On happiness: a theological outline
January 18, 2016
I. Christian theology addresses the topic of happiness by addressing, first, the being and works of "the happy God" (1 Tim 1.11; 6.15) and, second, the happiness of the people whose God is the Lord (Ps 33.12).
II. God is happy because he possesses infinite riches of being, wisdom, goodness, and power in and of himself (Gen 17.1; John 5.26; Rom 11.33; Eph 3.16) and because he possesses these infinite riches within the perfect communion, knowledge, and love of the Father, Son, and Holy Spirit (Matt 11.25-27; John 17.24-26).

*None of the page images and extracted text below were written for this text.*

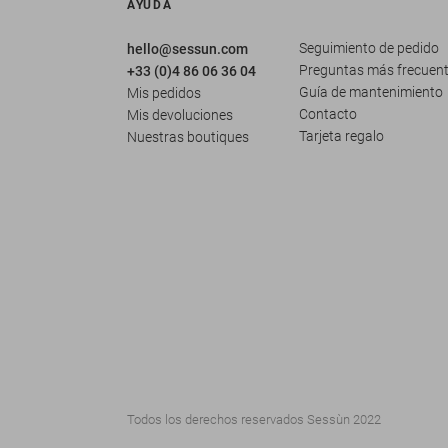
AYUDA
Seguimiento de pedido
hello@sessun.com
Preguntas más frecuen
+33 (0)4 86 06 36 04
Guía de mantenimiento
Mis pedidos
Contacto
Mis devoluciones
Tarjeta regalo
Nuestras boutiques
Todos los derechos reservados Sessùn 2022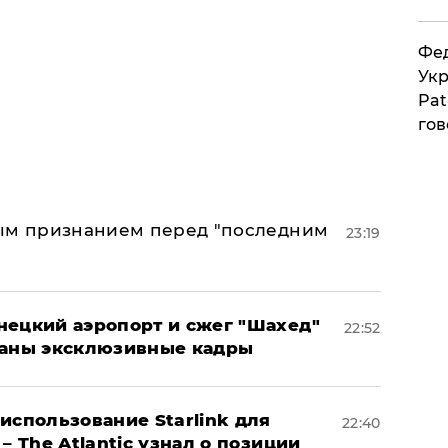
Фед
Укр
Pat
гов
ным признанием перед "последним
23:19
нецкий аэропорт и сжег "Шахед"
22:52
ваны эксклюзивные кадры
использование Starlink для
22:40
– The Atlantic узнал о позиции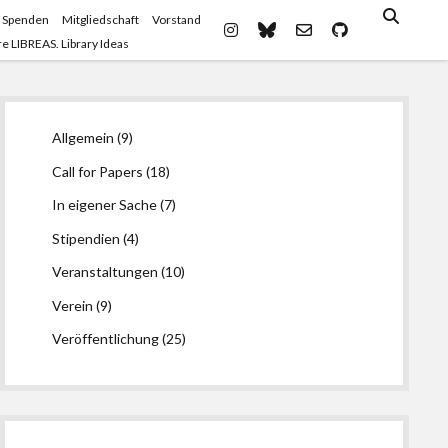
 Spenden
Mitgliedschaft
Vorstand
instagram
bluesky
email-
github
e LIBREAS. Library Ideas
form
Seitenleiste
Allgemein
(9)
Call for Papers
(18)
In eigener Sache
(7)
Stipendien
(4)
Veranstaltungen
(10)
Verein
(9)
Veröffentlichung
(25)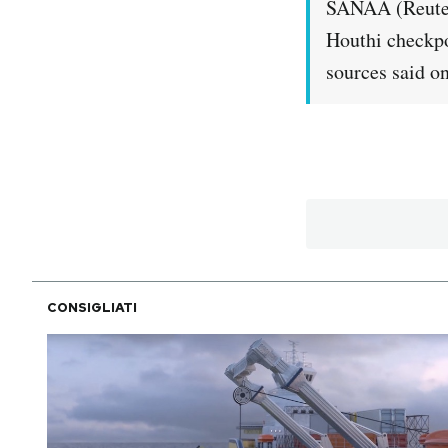
SANAA (Reuters
Houthi checkpo
PODCAST
sources said o
NEWSLETTER
I MIEI PREFERITI
SHOP
CALENDARIO
CONSIGLIATI
AREA PERSONALE
Area Personale
Newsletter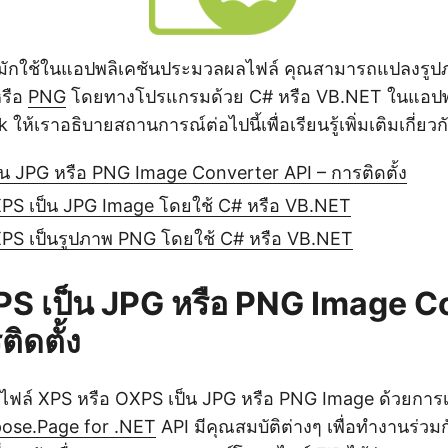
มักใช้ในแอปพลิเคชันประมวลผลไฟล์ คุณสามารถแปลงรูป
รือ
PNG
โดยทางโปรแกรมด้วย C# หรือ VB.NET ในแอปพลิ
ห้เราอธิบายสถานการณ์ต่อไปนี้เพื่อเรียนรู้เพิ่มเติมเกี่ย
น JPG หรือ PNG Image Converter API – การติดตั้ง
PS เป็น JPG Image โดยใช้ C# หรือ VB.NET
PS เป็นรูปภาพ PNG โดยใช้ C# หรือ VB.NET
S เป็น JPG หรือ PNG Image C
ิดตั้ง
ล์ XPS หรือ OXPS เป็น JPG หรือ PNG Image ด้วยการเร
ose.Page for .NET
API มีคุณสมบัติต่างๆ เพื่อทำงานร่ว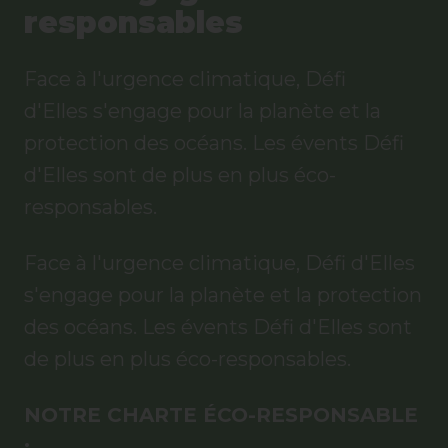
responsables
Face à l'urgence climatique, Défi
d'Elles s'engage pour la planète et la
protection des océans. Les évents Défi
d'Elles sont de plus en plus éco-
responsables.
Face à l'urgence climatique, Défi d'Elles
s'engage pour la planète et la protection
des océans. Les évents Défi d'Elles sont
de plus en plus éco-responsables.
NOTRE CHARTE ÉCO-RESPONSABLE
: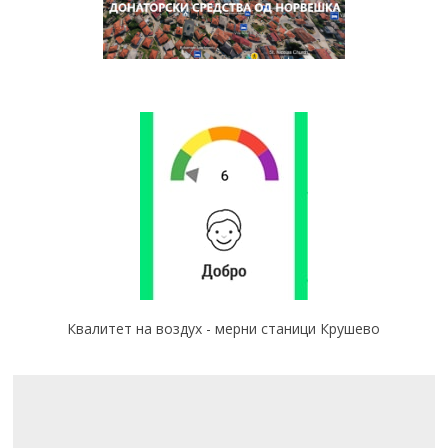
Квалитет на воздух - мерни станици Крушево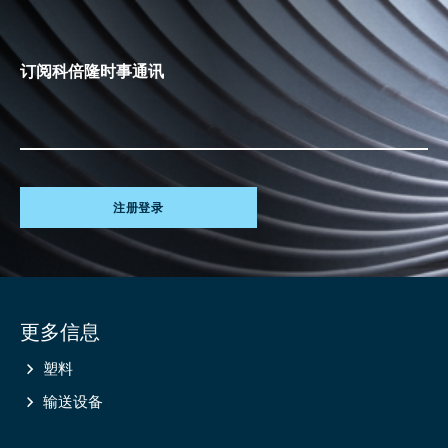
订阅科倍隆时事通讯
注册登录
Site
更多信息
information
塑料
输送设备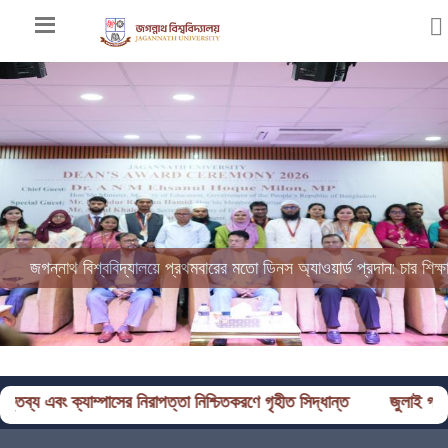
জগন্নাথ বিশ্ববিদ্যালয়ে প্রথমবারের মতো ডিনস অ্যাওয়ার্ড প্রদান: চার শিক্ষাবর
 ক্যাম্পাসের নিরাপত্তা নিশ্চিতকরণে গৃহীত সিদ্ধান্ত
জুলাই গণঅভ্যুত্থান দ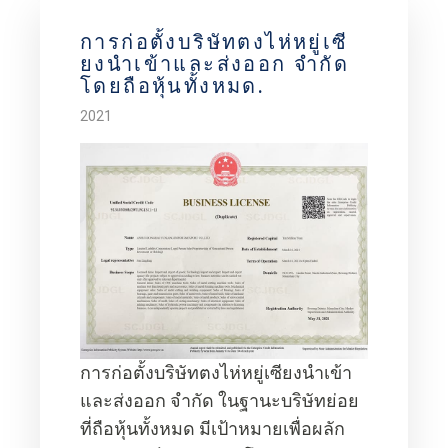
การก่อตั้งบริษัทตงไห่หยู่เซี
ยงนำเข้าและส่งออก จำกัด
โดยถือหุ้นทั้งหมด.
2021
การก่อตั้งบริษัทตงไห่หยู่เซียงนำเข้า
และส่งออก จำกัด ในฐานะบริษัทย่อย
ที่ถือหุ้นทั้งหมด มีเป้าหมายเพื่อผลัก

The happy God is the supreme paradigm and source of all creaturely happiness.
III. Though we may speak of the happiness of all sorts of creatures insofar as they may achieve various states of rest and satisfaction in various circumstances (e.g., the duck who finds peaceful habitation in the pond), creaturely happiness, in a strict sense, is a condition proper only to certain kinds of creatures (i.e., angels and human beings), who are capable of possessing, knowing, and loving both finite and infinite objects of happiness.
IV. Human beings in their natural state are intrinsically incomplete and unrealized. Therefore, they can only acquire happiness in relation to other creatures and, ultimately, in relation to God, the supreme happiness toward which all creaturely objects of happiness direct us. This natural state of human beings exhibits itself subjectively in the soul's restlessness, hunger, and thirst to possess finite and, ultimately, infinite objects of happiness: "How lovely is your dwelling place, O Lord of hosts! My soul longs, yes, faints for the courts of the Lord. . . Happy are those who dwell in your house, ever singing your praise" (Ps 84.1-2, 4).

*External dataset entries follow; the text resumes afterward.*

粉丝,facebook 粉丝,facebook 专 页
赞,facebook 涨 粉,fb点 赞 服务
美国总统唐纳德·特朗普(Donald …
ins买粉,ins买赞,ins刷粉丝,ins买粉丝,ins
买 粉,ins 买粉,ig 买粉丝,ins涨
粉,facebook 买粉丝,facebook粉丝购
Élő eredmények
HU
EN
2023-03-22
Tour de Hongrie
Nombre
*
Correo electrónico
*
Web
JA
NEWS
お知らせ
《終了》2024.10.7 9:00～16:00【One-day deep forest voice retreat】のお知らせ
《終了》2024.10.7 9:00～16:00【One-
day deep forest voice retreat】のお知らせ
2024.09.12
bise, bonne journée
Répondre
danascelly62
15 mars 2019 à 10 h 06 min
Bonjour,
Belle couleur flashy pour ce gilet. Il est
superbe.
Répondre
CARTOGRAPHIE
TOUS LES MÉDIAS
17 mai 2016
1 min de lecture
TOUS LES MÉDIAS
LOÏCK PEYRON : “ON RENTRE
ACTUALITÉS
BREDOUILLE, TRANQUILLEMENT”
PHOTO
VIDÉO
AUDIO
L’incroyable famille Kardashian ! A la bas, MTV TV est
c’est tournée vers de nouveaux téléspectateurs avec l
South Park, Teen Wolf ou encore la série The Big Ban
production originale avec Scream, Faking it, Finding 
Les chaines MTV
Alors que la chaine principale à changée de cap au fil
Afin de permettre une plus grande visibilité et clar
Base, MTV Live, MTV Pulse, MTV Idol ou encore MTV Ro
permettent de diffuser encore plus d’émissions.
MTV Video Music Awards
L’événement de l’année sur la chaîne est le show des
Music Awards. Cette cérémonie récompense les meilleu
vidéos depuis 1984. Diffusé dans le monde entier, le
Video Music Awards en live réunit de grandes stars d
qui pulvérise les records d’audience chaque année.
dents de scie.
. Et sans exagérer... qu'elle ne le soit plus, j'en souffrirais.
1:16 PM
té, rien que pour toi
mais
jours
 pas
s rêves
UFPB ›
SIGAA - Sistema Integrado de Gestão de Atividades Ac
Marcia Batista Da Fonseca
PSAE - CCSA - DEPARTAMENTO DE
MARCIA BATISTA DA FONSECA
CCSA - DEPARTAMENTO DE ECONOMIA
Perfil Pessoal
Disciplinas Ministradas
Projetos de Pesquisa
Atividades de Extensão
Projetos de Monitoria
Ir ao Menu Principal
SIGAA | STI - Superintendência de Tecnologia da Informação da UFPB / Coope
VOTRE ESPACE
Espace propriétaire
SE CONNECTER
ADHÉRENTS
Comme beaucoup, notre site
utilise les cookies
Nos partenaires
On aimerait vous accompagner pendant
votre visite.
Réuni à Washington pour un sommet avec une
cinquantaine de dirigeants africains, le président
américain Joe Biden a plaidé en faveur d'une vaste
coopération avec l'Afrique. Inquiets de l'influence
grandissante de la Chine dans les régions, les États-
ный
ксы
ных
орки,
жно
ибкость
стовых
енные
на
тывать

V. Because the ultimate happiness of human beings lies in God, God must instruct human beings in that ultimate happiness, and also in the way that leads to that ultimate happiness, if they are to realize their natures in relation to God (Gen 2; Prov 8.32-36).

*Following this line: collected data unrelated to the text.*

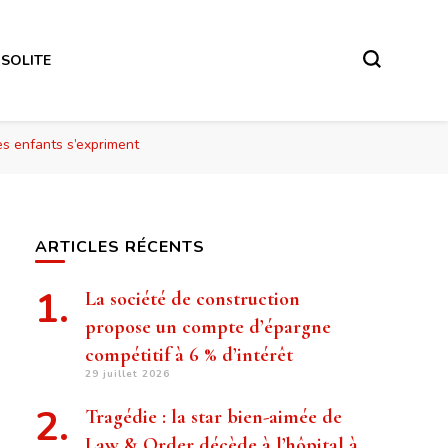
NSOLITE
es enfants s’expriment
ARTICLES RÉCENTS
La société de construction
propose un compte d’épargne
compétitif à 6 % d’intérêt
29 juillet 2026
Tragédie : la star bien-aimée de
Law & Order décède à l’hôpital à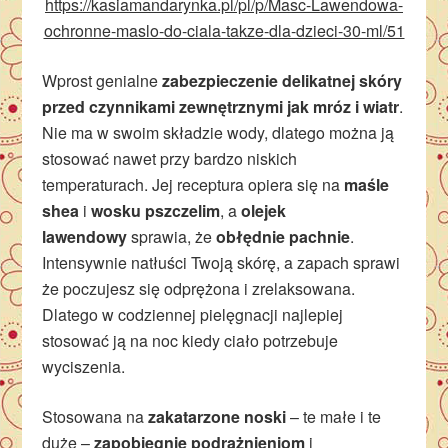
https://kasiamandarynka.pl/pl/p/Masc-Lawendowa-
ochronne-maslo-do-ciala-takze-dla-dzieci-30-ml/51
Wprost genialne
zabezpieczenie delikatnej skóry
przed czynnikami zewnętrznymi jak mróz i wiatr
.
Nie ma w swoim składzie wody, dlatego można ją
stosować nawet przy bardzo niskich
temperaturach. Jej receptura opiera się na
maśle
shea
i
wosku pszczelim
, a
olejek
lawendowy
sprawia, że
obłędnie pachnie
.
Intensywnie natłuści Twoją skórę, a zapach sprawi
że poczujesz się odprężona i zrelaksowana.
Dlatego w codziennej pielęgnacji najlepiej
stosować ją na noc kiedy ciało potrzebuje
wyciszenia.
Stosowana na
zakatarzone noski
– te małe i te
duże –
zapobiegnie podrażnieniom
i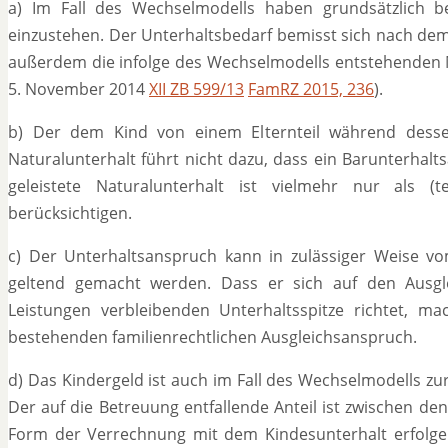
a) Im Fall des Wechselmodells haben grundsätzlich be
einzustehen. Der Unterhaltsbedarf bemisst sich nach de
außerdem die infolge des Wechselmodells entstehenden 
5. November 2014
XII ZB 599/13
FamRZ 2015, 236
).
b) Der dem Kind von einem Elternteil während desse
Naturalunterhalt führt nicht dazu, dass ein Barunterhal
geleistete Naturalunterhalt ist vielmehr nur als (t
berücksichtigen.
c) Der Unterhaltsanspruch kann in zulässiger Weise vo
geltend gemacht werden. Dass er sich auf den Ausgl
Leistungen verbleibenden Unterhaltsspitze richtet, m
bestehenden familienrechtlichen Ausgleichsanspruch.
d) Das Kindergeld ist auch im Fall des Wechselmodells zu
Der auf die Betreuung entfallende Anteil ist zwischen den
Form der Verrechnung mit dem Kindesunterhalt erfolgen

VI. Human sin and folly consists in throwing this divine instruction aside and in pursuing the wrong objects of happiness in the wrong way: in exchanging the glory of the happy God for the false promises of wealth, honor, fame, power, health, and pleasure. "Be appalled, O heavens, at this; be shocked, be utterly desolate, declares the Lord, for my people have committed two evils: they have forsaken me, the fountain of living waters, and hewed out cisterns for themselves, broken cisterns that can hold no water" (Jer 2.12-13).
VII. Despite our sin and folly, God wills to communicate a share in his happiness to miserable sinners. To this end, the Son of God became "a man of sorrows" in order to bear "our griefs" and to carry "our sorrows" (Isa 53.3-4). In drinking the consequences of our sin and folly to the last drop (Matt 26, 39, 42; John 19.28), he became the fountain of eternal happiness: "Come to me, all who labor and are heavy laden, and I will give you rest" (Matt 11.28); "I am the bread of life; whoever comes to me shall not hunger, and whoever believes in me shall never thirst" (John 6.35).
VIII. The supreme happiness of the redeemed cannot be achieved in this life. In following the path of their Lord, the redeemed are characterized by poverty of spirit, mourning, hunger, and thirst, along with the loss of various creaturely objects of happiness through persecution (Matt 5.2-12; Heb 10.34). Nevertheless, even in this life, the redeemed can "rejoice and be glad," because the kingdom of heaven belongs to them, because they shall see God (Matt 5.8, 10, 12).
IX. The supreme happiness of the redeemed lies beyond this vale of tears in the vision of God (Matt 5.8; Titus 2.13). When Jesus appears to receive his people into his eternal kingdom, they will see him as he is (1 John 3.2). In seeing him as he is, they will fully possess, know, and love God, even as they are fully possessed, known, and loved by God (1 Cor 13.12). Thus they will be completely happy: "in your presence there is fullness of joy; at your right hand are pleasures forevermore" (Ps 16.11). In the vision of God, our human nature will be realized as we rest and rejoice in God; our natural hunger and thirst for God will be fully satisfied in God:
Then the angel showed me the river of the water of life, bright as crystal, flowing from the throne of God and of the Lamb, through the middles of the street of the city; also, on either side of the river, the three of life with its twelve kinds of fruit, yielding its fruit each month. The leaves of the tree were for the healing of the nations. No longer will there be anything accursed, but the throne of God and of the Lamb will be in it, and his servants will worship him. They will see his face, and his name will be on their foreheads. And night will be no more. They will need no light of lamp or sun, for the Lord God will be their light, and they will reign forever and ever (Rev 22.1-5).